The book is written in a playful style which might make it more accessible to readers, but which also might obscure the importance of the work for some readers. In the interests of full disclosure, I should admit that my degrees are in Linguistics, I teach literature, and I work in technology, so I may be the perfect audience for this book. However, I think many readers will find the story engaging, the examples eye-opening, and the prospect of using the Ngram viewer exciting.
on October 28, 2013
Aiden & Michel focus primarily on the pre-database 'science', then the story and algorithm development surrounding the Google Book project database. Google Books is the largest dataset library of `words' on the planet. What might this dataset reveal? The author's had a role in Google Books and the Ngram algorithm toolset. The authors reflect entertaining observations of big data's potential. Uncharted includes an introductory history to the early 20th century science of word and language. Their history includes interesting but significant obscurities like Zipf's Law and the Haney index among others.

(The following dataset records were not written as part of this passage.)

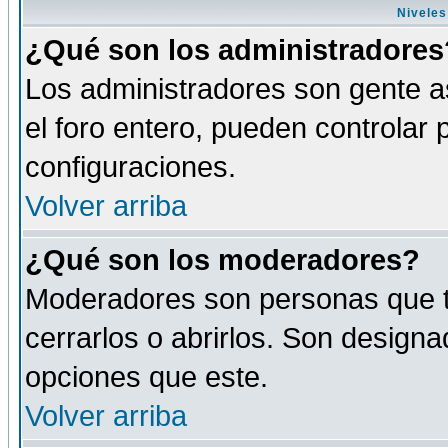
Niveles
¿Qué son los administradores
Los administradores son gente as
el foro entero, pueden controlar
configuraciones.
Volver arriba
¿Qué son los moderadores?
Moderadores son personas que tie
cerrarlos o abrirlos. Son design
opciones que este.
Volver arriba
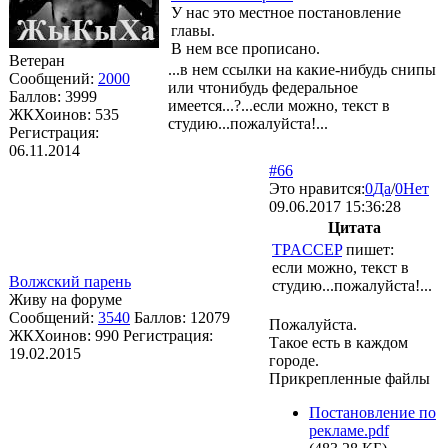
У нас это местное постановление
главы.
В нем все прописано.
Ветеран
...в нем ссылки на какие-нибудь снипы
Сообщений:
2000
или чтонибудь федеральное
Баллов:
3999
имеется...?...если можно, текст в
ЖКХоинов: 535
студию...пожалуйста!...
Регистрация:
06.11.2014
#66
Это нравится:
0
Да
/
0
Нет
09.06.2017 15:36:28
Цитата
TPACCEP
пишет:
если можно, текст в
Волжский парень
студию...пожалуйста!...
Живу на форуме
Сообщений:
3540
Баллов:
12079
Пожалуйста.
ЖКХоинов: 990
Регистрация:
Такое есть в каждом
19.02.2015
городе.
Прикрепленные файлы
Постановление по
рекламе.pdf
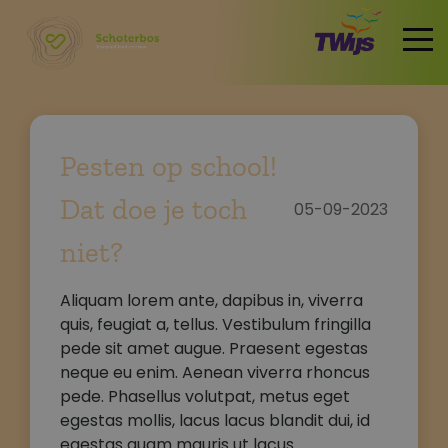
Home
Pesten op school!
Dat doe je toch
05-09-2023
niet?
Aliquam lorem ante, dapibus in, viverra
quis, feugiat a, tellus. Vestibulum fringilla
pede sit amet augue. Praesent egestas
neque eu enim. Aenean viverra rhoncus
pede. Phasellus volutpat, metus eget
egestas mollis, lacus lacus blandit dui, id
egestas quam mauris ut lacus.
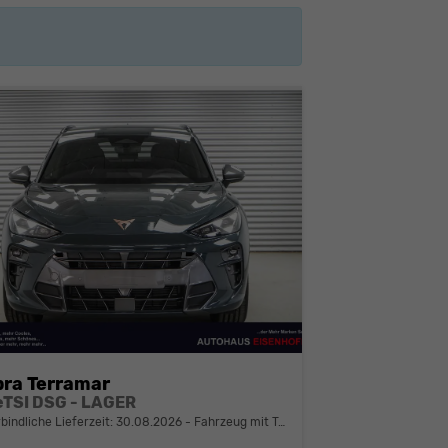
ra Terramar
 eTSI DSG - LAGER
bindliche Lieferzeit:
30.08.2026
Fahrzeug mit Tageszulassung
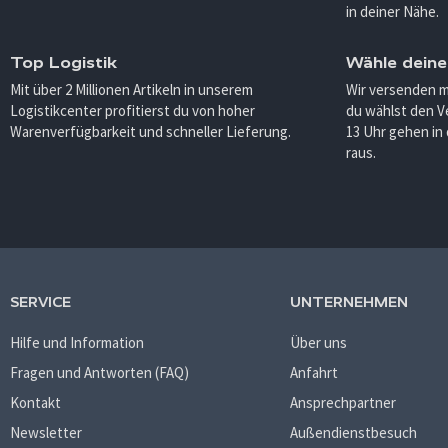
in deiner Nähe.
Top Logistik
Wähle deine
Mit über 2 Millionen Artikeln in unserem
Wir versenden 
Logistikcenter profitierst du von hoher
du wählst den V
Warenverfügbarkeit und schneller Lieferung.
13 Uhr gehen in
raus.
SERVICE
UNTERNEHMEN
Hilfe und Information
Über uns
Fragen und Antworten (FAQ)
Anfahrt
Kontakt
Ansprechpartner
Newsletter
Außendienstbesuch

Big data is described as a new kind of science. This notion is not easily understood to be different until you look very closely at it. First, classical science observes nature, asks questions and designs experiments to reveal repetition. Second, the scientific method begins with the hypothesis to establish theory then proof .... unfortunaely societal trends defy predictive methods. The notion of 'word', or expression or concept and the application over time doesn't conform to scientific, quantitative, normative notions. So, the 'science' of big data behavior, independent of fully understanding underlying causalities and correlations, will be hotly debated. The Google Books library can tease notional theory from the current and exponentially growing data that humankind digitizes 5 zetabytes of data/yr at this moment.
The authors use their experience from Ngram development to provide simple 2D graphical images. The basic picture is of the frequency of a notions occurrence per billion words, or sets of words, over time.
So, as an example ... and it's just about Halloween, I can test for myself what I learned in "Uncharted" ... I can ask, "Is the world talking more about `vampires' or `zombies'"? I just did an Ngram and can empirically state that vampires have been and continue to be the most discussed of the two societal threats. Further, vampires have increased to about a 4:1 lead over zombies in the database as of 2008. I can also see that "zombies" first appeared in the 1940's; `vampires' seem to have been around for ages or at least since before 1800. "Vampire" occurrences are rising exponentially; zombies arithmetically. We will have to wait to see if "World War Z" will affect the published world's threat assessment of zombies.
The authors expand the notion to real world considerations. Several specific `trend sets' were very interesting to this reviewer and they've consumed some post-read thinking time. There is very much something here in the Uncharted big data world. It can be seen that after more than 200 years that we seem to have converged on the "chicken" vs "egg" and that's pretty big in itself.
The authors are interesting young gents who inject astute, off-the-wall commentary and deliver some very clever notions but ... the book reads as if novice writers are behind the word processor. If the author's purpose is the novice style, they succeeded. Some might find the lilting tech style off putting. The writing style aside, it's rare that I can read a book out of curiosity that delivers practical, ongoing self-entertainment skills. The fertilizer-for-the-brain effect of the appendix charts is worth the price of the book. You will need to decide for yourself to appreciate the unusual writing style.